### WORKING DATA
- Opening Delimiter -

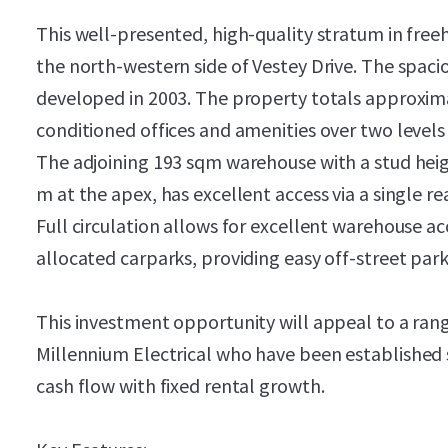
This well-presented, high-quality stratum in freeho
the north-western side of Vestey Drive. The spaci
developed in 2003. The property totals approxima
conditioned offices and amenities over two levels 
The adjoining 193 sqm warehouse with a stud heigh
m at the apex, has excellent access via a single re
Full circulation allows for excellent warehouse ac
allocated carparks, providing easy off-street park
This investment opportunity will appeal to a rang
Millennium Electrical
who have been established s
cash flow with fixed rental growth.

- Closing Delimiter -

### EXERCISE AIM
Only the lines with the string "excellent" are wanted; pick them out of the records above and copy them.

### EXERCISE RESPONSE
m at the apex, has excellent access via a single re
Full circulation allows for excellent warehouse ac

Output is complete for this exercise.